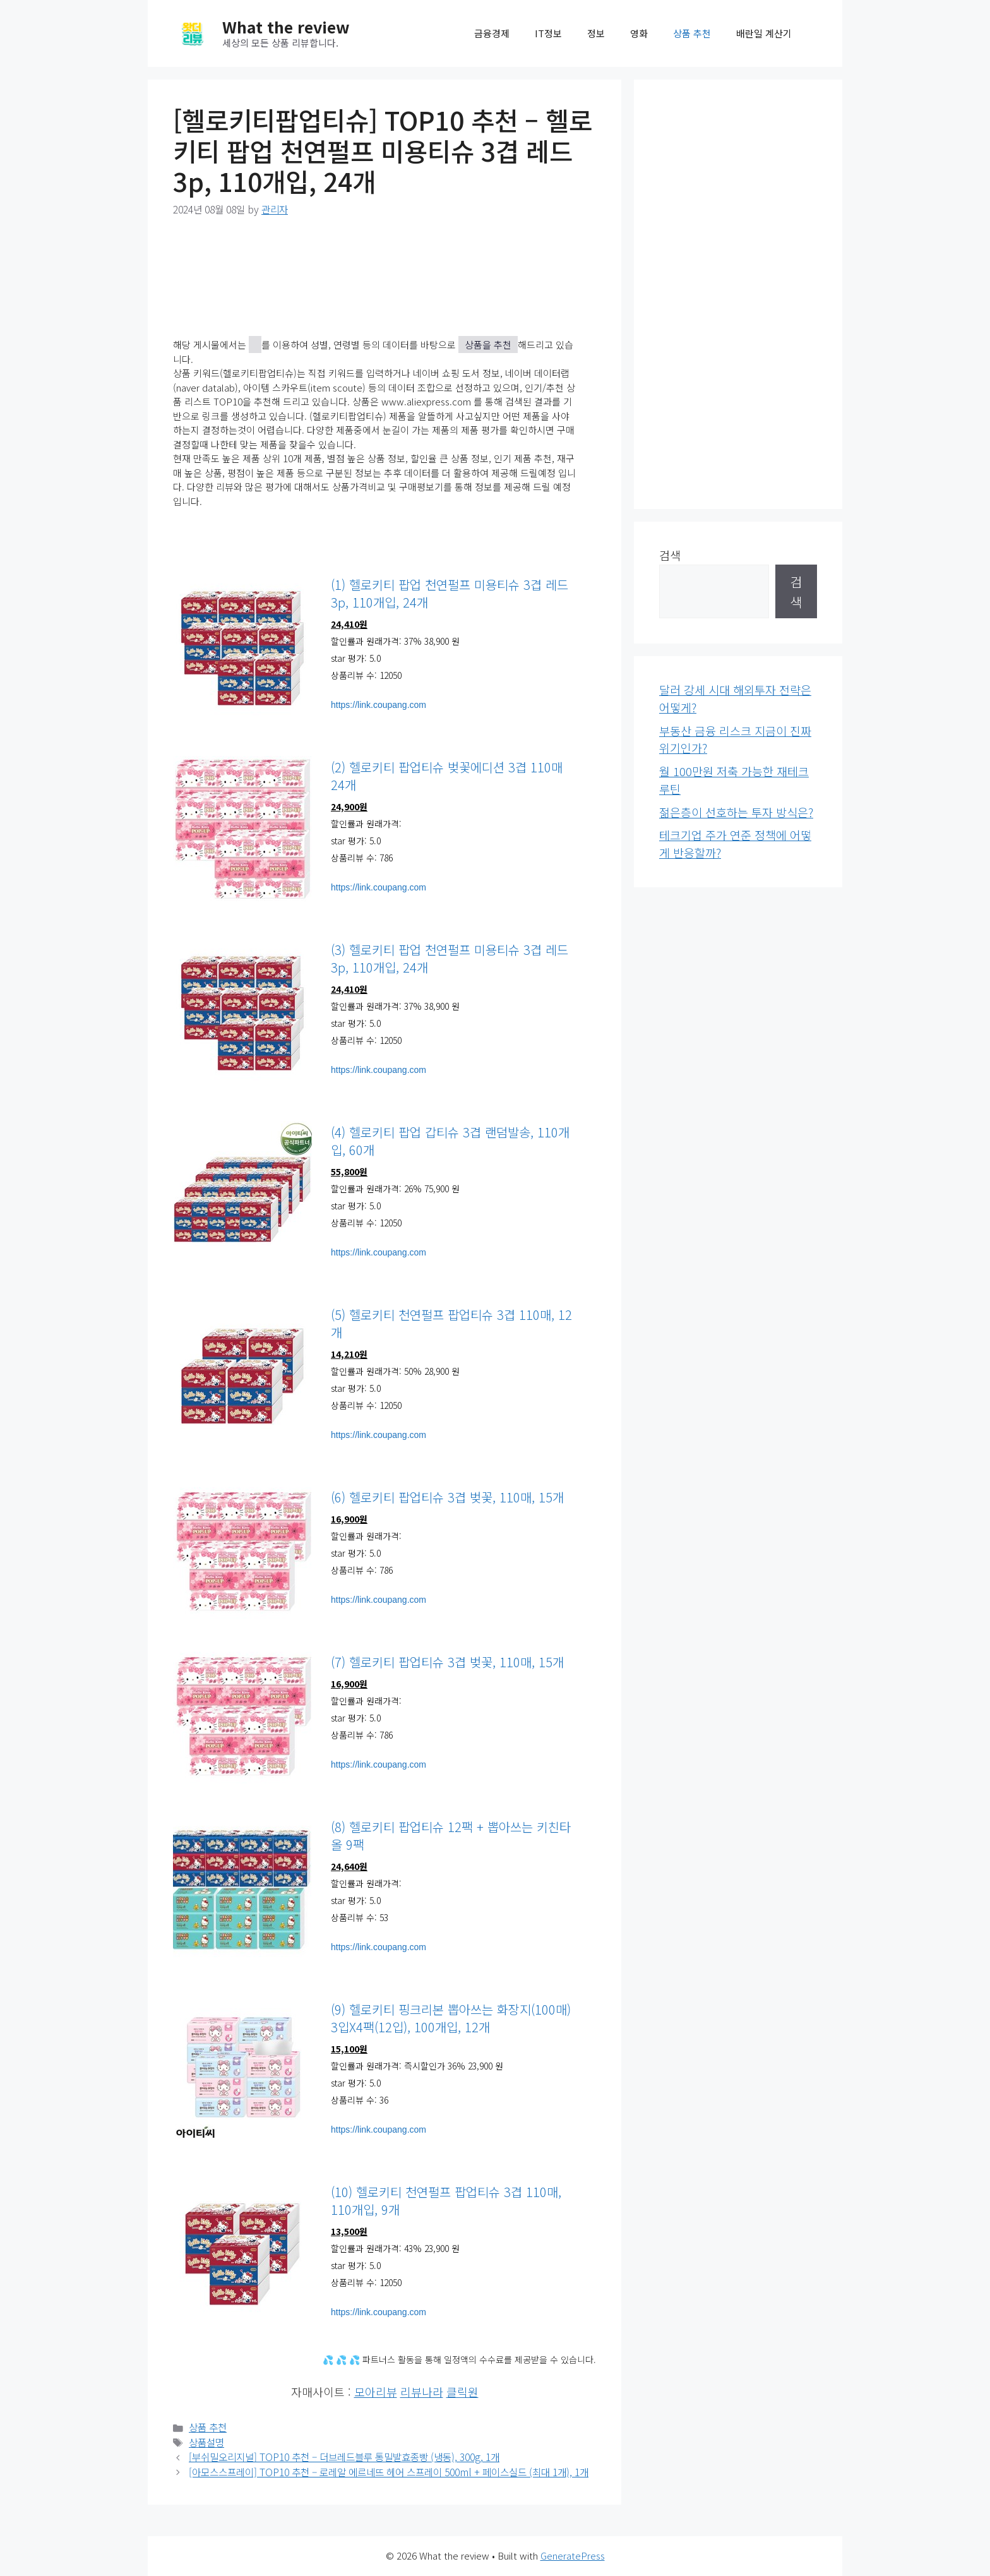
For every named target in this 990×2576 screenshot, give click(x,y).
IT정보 (548, 33)
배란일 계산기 (764, 33)
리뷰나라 (421, 2391)
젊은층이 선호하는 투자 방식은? (736, 812)
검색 (670, 555)
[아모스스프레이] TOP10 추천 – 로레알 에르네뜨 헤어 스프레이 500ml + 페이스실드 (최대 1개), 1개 (388, 2472)
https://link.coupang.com (378, 705)
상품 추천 (692, 33)
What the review (286, 26)
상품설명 (206, 2442)
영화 (639, 33)
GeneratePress (572, 2555)
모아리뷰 (375, 2391)
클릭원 (462, 2391)
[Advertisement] (738, 294)
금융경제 (492, 33)
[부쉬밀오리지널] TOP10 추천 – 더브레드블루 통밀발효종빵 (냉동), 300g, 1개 (344, 2457)
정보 (596, 33)
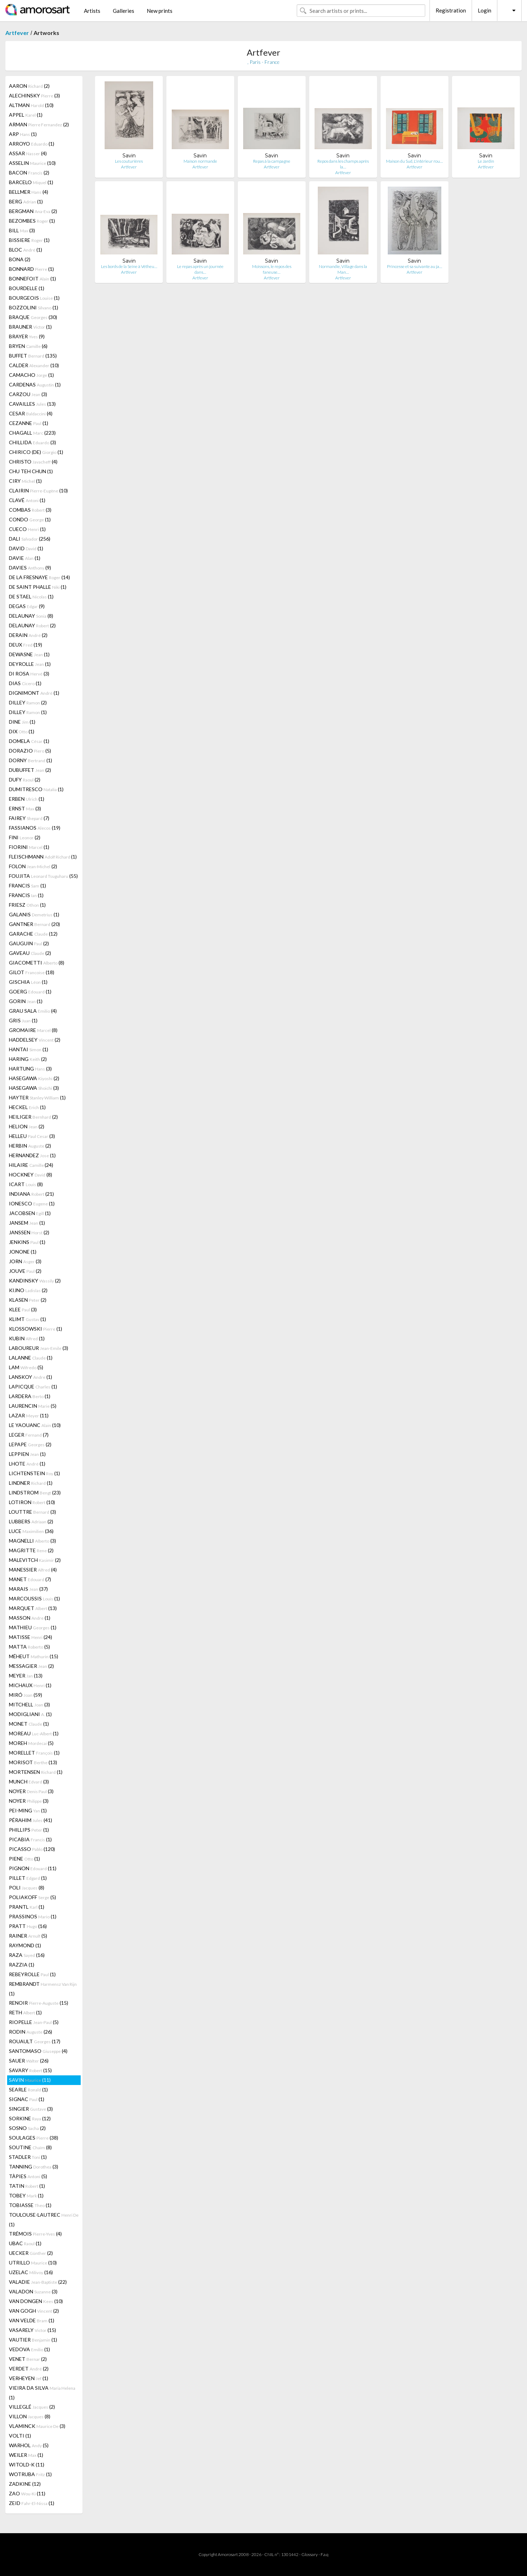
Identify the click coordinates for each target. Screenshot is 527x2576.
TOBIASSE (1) (30, 2205)
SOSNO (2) (27, 2128)
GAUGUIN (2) (29, 943)
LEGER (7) (29, 1435)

**TO DO:** Starting from the line containing "젊은층이 선호하는 투자 방식은? (736, 812)", repeat each line exactly through the end of the entries, including the last, while leaving pictures out.

**TASK RESULT:**
젊은층이 선호하는 투자 방식은? (736, 812)
검색 (670, 555)
[아모스스프레이] TOP10 추천 – 로레알 에르네뜨 헤어 스프레이 500ml + 페이스실드 (최대 1개), 1개 (388, 2472)
https://link.coupang.com (378, 705)
상품 추천 (692, 33)
What the review (286, 26)
상품설명 (206, 2442)
영화 (639, 33)
GeneratePress (572, 2555)
모아리뷰 (375, 2391)
클릭원 (462, 2391)
[Advertisement] (738, 294)
금융경제 (492, 33)
[부쉬밀오리지널] TOP10 추천 – 더브레드블루 통밀발효종빵 (냉동), 300g, 1개 (344, 2457)
정보 (596, 33)
Identify the click coordinates for each target. Screenshot is 527x2576.
TOBIASSE (1) (30, 2205)
SOSNO (2) (27, 2128)
GAUGUIN (2) (29, 943)
LEGER (7) (29, 1435)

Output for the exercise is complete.